> [EXERCISE]
Within the material below, how many lines include the word "Roller"? Only the number should be given.

> [THE RECORDS]
- Opening Delimiter -

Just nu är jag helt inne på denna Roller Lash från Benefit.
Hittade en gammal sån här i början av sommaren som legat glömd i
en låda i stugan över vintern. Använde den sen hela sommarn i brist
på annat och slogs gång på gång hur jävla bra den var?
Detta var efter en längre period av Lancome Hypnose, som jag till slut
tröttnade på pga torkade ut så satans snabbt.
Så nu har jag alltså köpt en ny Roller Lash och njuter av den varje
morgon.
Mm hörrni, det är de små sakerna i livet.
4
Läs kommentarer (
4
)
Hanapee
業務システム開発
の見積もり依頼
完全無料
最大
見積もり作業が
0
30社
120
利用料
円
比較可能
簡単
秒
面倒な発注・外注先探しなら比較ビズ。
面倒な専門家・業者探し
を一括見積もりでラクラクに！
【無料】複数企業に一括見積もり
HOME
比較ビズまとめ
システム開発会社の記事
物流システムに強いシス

- Closing Delimiter -
- Opening Delimiter -

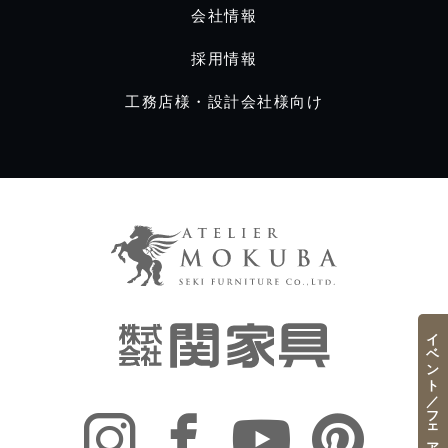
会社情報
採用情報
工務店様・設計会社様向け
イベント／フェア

- Closing Delimiter -

> [REPLY]
2